Within the records below, filter for lines carrying the word "weekday" and copy them.
── SOURCE INFORMATION ──
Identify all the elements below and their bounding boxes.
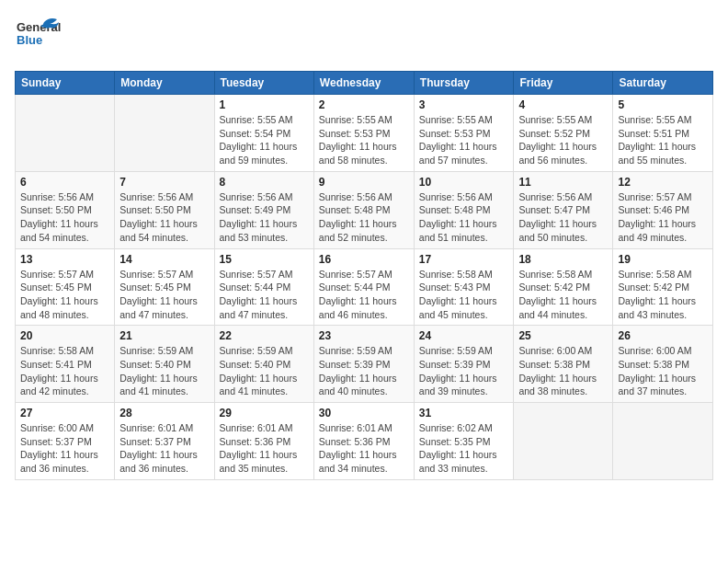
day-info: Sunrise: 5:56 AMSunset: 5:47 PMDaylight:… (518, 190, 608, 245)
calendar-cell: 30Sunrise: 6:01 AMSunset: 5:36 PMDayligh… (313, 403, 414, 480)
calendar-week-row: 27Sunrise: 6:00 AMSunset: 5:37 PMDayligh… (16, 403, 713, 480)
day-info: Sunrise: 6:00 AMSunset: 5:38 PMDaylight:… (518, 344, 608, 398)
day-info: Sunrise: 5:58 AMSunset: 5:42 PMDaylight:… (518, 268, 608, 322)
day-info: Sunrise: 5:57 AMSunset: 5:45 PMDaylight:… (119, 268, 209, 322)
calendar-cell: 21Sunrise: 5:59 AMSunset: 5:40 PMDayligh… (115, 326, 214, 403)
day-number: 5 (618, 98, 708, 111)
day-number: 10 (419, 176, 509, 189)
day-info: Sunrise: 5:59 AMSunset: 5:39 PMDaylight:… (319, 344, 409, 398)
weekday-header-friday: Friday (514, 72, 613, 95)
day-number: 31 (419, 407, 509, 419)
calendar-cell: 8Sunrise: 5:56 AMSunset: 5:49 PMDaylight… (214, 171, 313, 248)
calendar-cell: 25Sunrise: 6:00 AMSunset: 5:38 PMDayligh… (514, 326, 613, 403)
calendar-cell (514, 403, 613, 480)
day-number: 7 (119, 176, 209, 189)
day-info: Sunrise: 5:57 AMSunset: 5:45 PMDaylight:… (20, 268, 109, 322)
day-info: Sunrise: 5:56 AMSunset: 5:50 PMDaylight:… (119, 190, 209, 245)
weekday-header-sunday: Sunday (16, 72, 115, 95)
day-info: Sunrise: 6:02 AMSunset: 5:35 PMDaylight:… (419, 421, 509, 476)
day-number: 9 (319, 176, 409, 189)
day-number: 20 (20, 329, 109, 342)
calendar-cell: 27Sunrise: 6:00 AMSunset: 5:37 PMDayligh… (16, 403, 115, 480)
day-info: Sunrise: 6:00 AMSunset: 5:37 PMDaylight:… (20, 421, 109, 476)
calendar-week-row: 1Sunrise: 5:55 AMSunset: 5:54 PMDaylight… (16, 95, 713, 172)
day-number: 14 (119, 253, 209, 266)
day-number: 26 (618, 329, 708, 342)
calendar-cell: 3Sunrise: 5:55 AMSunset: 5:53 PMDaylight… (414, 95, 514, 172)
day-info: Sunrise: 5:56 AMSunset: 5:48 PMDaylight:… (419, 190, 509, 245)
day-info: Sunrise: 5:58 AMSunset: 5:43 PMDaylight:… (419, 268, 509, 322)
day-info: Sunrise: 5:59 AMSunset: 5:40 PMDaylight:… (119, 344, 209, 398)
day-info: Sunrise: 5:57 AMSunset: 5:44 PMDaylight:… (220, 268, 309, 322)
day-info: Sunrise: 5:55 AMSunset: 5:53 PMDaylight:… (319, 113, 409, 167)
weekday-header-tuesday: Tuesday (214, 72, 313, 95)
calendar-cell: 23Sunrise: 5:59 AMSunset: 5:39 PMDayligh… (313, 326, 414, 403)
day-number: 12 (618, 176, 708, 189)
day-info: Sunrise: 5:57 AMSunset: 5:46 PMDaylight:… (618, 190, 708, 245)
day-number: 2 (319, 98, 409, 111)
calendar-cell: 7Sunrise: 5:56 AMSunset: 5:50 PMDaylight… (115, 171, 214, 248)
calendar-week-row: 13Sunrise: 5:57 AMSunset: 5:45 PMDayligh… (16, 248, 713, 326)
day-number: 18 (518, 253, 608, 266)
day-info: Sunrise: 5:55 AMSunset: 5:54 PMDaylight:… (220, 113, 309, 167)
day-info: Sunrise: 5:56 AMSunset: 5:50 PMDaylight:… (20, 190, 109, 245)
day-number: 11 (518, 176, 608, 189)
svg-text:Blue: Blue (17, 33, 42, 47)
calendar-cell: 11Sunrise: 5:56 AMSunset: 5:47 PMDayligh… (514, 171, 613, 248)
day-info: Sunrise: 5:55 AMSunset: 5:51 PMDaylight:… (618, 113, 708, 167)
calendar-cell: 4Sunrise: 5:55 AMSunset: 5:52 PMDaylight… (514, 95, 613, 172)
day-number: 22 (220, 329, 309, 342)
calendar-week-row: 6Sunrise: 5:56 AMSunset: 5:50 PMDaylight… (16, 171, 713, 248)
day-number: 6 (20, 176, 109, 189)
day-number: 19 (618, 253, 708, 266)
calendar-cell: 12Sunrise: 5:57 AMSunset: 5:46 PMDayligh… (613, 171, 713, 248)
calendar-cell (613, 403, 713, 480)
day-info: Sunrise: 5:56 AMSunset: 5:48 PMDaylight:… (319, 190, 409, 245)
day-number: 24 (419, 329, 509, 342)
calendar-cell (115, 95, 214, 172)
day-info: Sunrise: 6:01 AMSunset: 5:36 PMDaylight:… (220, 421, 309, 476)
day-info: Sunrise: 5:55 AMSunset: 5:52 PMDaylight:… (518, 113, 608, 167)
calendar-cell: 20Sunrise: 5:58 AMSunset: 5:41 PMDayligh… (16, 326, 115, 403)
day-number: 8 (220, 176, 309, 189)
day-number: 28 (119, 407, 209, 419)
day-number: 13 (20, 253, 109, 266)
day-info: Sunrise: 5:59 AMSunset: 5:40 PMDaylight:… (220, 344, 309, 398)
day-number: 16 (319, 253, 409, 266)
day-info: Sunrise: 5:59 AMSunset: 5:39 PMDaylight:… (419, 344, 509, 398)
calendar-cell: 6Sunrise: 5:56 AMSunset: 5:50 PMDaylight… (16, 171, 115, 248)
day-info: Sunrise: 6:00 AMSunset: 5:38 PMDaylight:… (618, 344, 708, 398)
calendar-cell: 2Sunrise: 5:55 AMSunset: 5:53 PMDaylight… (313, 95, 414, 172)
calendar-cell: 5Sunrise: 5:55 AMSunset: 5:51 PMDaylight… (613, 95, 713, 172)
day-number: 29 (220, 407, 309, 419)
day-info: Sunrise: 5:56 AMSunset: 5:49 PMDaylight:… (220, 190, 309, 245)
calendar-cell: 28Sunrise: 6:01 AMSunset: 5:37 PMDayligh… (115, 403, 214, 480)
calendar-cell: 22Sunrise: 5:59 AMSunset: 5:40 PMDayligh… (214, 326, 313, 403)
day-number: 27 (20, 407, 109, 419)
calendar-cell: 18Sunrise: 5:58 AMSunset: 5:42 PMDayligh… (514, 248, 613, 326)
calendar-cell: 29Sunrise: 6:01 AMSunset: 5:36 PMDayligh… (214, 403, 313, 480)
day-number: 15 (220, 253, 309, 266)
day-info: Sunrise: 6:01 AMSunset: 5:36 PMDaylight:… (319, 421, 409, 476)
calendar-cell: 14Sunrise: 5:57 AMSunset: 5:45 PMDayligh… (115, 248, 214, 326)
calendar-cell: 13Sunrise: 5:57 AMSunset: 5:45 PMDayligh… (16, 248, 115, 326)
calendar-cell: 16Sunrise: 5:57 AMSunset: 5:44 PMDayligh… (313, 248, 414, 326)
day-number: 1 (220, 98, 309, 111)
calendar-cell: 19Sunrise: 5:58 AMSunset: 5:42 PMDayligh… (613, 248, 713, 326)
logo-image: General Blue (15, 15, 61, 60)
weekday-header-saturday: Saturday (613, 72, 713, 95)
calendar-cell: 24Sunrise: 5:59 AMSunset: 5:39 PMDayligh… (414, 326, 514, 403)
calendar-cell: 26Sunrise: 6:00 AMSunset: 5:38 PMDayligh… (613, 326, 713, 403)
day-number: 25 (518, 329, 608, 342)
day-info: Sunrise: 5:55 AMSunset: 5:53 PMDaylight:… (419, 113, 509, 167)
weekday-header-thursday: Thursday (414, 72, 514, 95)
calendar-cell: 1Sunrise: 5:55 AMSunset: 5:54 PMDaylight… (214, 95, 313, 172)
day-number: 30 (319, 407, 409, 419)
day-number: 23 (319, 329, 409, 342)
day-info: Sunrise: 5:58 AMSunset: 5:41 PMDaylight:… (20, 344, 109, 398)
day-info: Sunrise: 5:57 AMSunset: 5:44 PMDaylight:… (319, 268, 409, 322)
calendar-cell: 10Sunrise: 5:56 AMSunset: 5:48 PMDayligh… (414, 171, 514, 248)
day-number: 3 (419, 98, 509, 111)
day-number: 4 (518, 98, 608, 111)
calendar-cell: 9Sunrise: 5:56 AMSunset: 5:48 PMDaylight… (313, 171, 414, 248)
───
▶ [TASK OUTPUT]
weekday-header-friday: Friday (514, 72, 613, 95)
weekday-header-sunday: Sunday (16, 72, 115, 95)
weekday-header-tuesday: Tuesday (214, 72, 313, 95)
weekday-header-saturday: Saturday (613, 72, 713, 95)
weekday-header-thursday: Thursday (414, 72, 514, 95)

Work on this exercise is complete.